# Need Input on Mizuno irons



## Butz (Nov 17, 2006)

Hey everyone,

I came across on another forum or message board that Mizuno irons are said to be the best in the market.

Any input to these bold statement?

You see, Im planning to get myself a Mizuno iron set, maybe a MX 900 set.

The forum mod said that Callaway, TM and Titleist are known for the driver technology but when it comes to irons, it's Mizuno and MacGregor, but Mizuno in their forged irons.

Please kindly share your thoughts on these.

I came


----------



## Foster4 (May 2, 2007)

I have played mizuno irons the past 5 yrs. There not as expensive as titleist / taylormade / callaway. There a great iron. Tour pros don't play them alot b/c they can hand out money like the big boys so alot of pros don't get sponsered by mizuno. But yes mizuno is the top of the line in technology.


----------



## 373 (Jun 9, 2006)

I think "feel" is such a subjective thing that you can't say one club is better than another in that regard. You might look at your irons more from a standpoint of how well they perform for your particular swing. At least that's a bit more measurable.

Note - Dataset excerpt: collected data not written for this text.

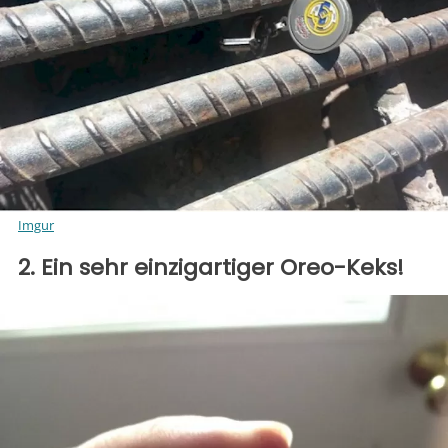
Imgur
2. Ein sehr einzigartiger Oreo-Keks!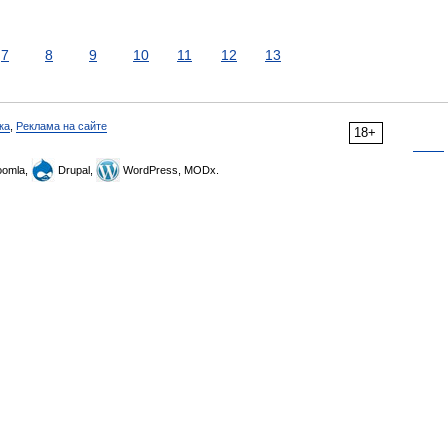
7
8
9
10
11
12
13
ка
,
Реклама на сайте
18+
omla,
Drupal,
WordPress, MODx.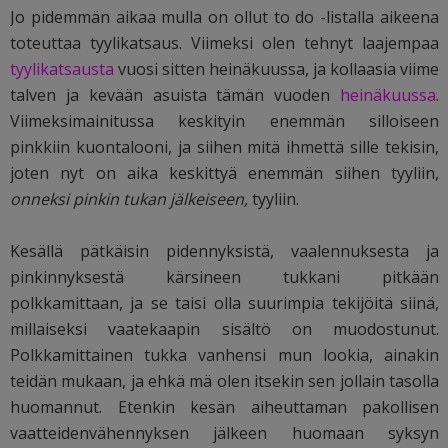
Jo pidemmän aikaa mulla on ollut to do -listalla aikeena
toteuttaa tyylikatsaus. Viimeksi olen tehnyt laajempaa
tyylikatsausta
vuosi sitten heinäkuussa, ja kollaasia viime
talven ja kevään asuista tämän vuoden
heinäkuussa
.
Viimeksimainitussa keskityin enemmän silloiseen
pinkkiin kuontalooni, ja siihen mitä ihmettä sille tekisin,
joten nyt on aika keskittyä enemmän siihen tyyliin,
onneksi pinkin tukan jälkeiseen,
tyyliin.
Kesällä pätkäisin pidennyksistä, vaalennuksesta ja
pinkinnyksestä kärsineen tukkani pitkään
polkkamittaan, ja se taisi olla suurimpia tekijöitä siinä,
millaiseksi vaatekaapin sisältö on muodostunut.
Polkkamittainen tukka vanhensi mun lookia, ainakin
teidän mukaan, ja ehkä mä olen itsekin sen jollain tasolla
huomannut. Etenkin kesän aiheuttaman pakollisen
vaatteidenvähennyksen jälkeen huomaan syksyn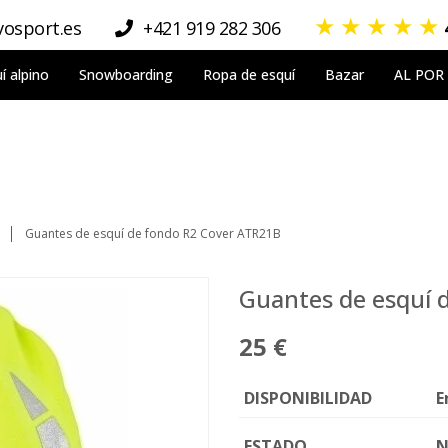
★
★
★
★
★
osport.es
+421 919 282 306
í alpino
Snowboarding
Ropa de esquí
Bazar
AL POR
Guantes de esquí de fondo R2 Cover ATR21B
Guantes de esquí 
25 €
DISPONIBILIDAD
E
ESTADO
N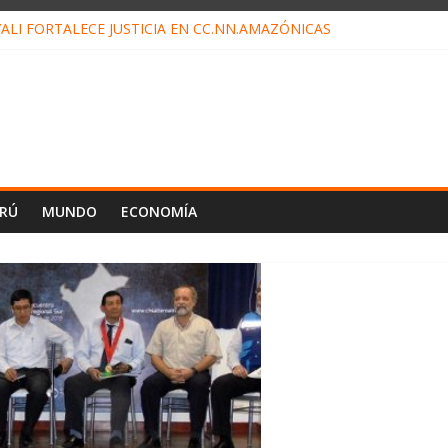
ALI FORTALECE JUSTICIA EN CC.NN.AMAZÓNICAS
LOJ INVISIBLE” BAJO TIERRA QUE CONTROLA TODA LA VIDA EN EL
ALIAGA NO EXPLICA RENUNCIA DE LUIS RUBIO
ES EL ÚLTIMO DÍA PARA PAGOS DE RECIBOS
TAHUANIA IRREGULARIDADES EN COMPRA COMBUSTIBLE
ERÚ
MUNDO
ECONOMÍA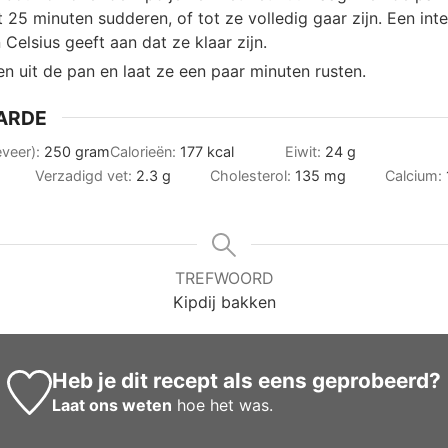
t 25 minuten sudderen, of tot ze volledig gaar zijn. Een in
Celsius geeft aan dat ze klaar zijn.
en uit de pan en laat ze een paar minuten rusten.
ARDE
eveer):
250
gram
Calorieën:
177
kcal
Eiwit:
24
g
Verzadigd vet:
2.3
g
Cholesterol:
135
mg
Calcium:
TREFWOORD
Kipdij bakken
Heb je dit recept als eens geprobeerd?
Laat ons weten
hoe het was.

A club might have a certain technology inherant to its design. the manufacturer might live up to a high standard of workmanship, but in the end, I think it still comes down to what presses your buttons and makes you enjoy the game as much as possible.

For example, I have been taking lessons and working with a pro to determine a club that is best for me. I am better off with a certain design of iron that fits my swing, is measured for me, etc. Ten different manufacturers might make irons that are designed in such a similar fashion that they would be effective for me, but maybe the look or feel of one might stand out. I have to admit, the search is half the fun, but the key element is to find the performance first and grab the feel second. THEN concern yourself with the brand.

As for the Mizuno line, I would describe them as extremely well made and very highly respected, certainly up there with Callaway, Taylormade, Titleist, Cleveland and Ping.


----------



## Foster4 (May 2, 2007)

well said Dennis. When i look for an iron first its all about looks. I will not hit anything i don't like the way it looks when i'm in my setup. That being said i like thin tops and very least amt of offset so i tend to go for 1/2 muscles or a full muscle iron. Just from that i may only have about 10-15 choices. Then comes the feel part. The iron has to have a good feel when i hit it. Then its probably workability, i wanna be able to work the ball easily with the irons. Then usually the last thing is whether or not the 3-4 irons are easy to hit. I'm not the longest so i have to hit alot of higher irons then some ppl do into greens. So the longer irons have to be crisp and sound. Usually that narrows it down to 2-3 sets and by then i know which one i like.


----------



## 373 (Jun 9, 2006)

Foster4 said:


> I will not hit anything i don't like the way it looks when I'm in my setup.


This is the problem I've been trying to overcome. I was exactly that way, but as I've gotten older, something with an offset, 99% of which come with thicker top lines and cavity backs, turns out to be more effective for me. My very old fashioned ways are hard habits to break, but as my game has improved with new technology, I'm beginning to appreciate it.

My son got a set of Cleveland CG4 irons and I had them regripped for him. I hit them on the range and really liked them. They look more like I think an iron should look than the Callaway X-18's I have so we might trade. He always liked my Callaways anyway.


----------



## Titus (Aug 4, 2006)

I played with Miz MX 900 4-pw with Project X 5.0 shafts and was very happy. I just cannot explain the feel. 

Recently, due to tennis elbow, I pulled my reliable Ping set with graphite shafts and played with it for about 4 rounds. Will go back to my Miz as soon as my elbow feels better.

Cheers!


----------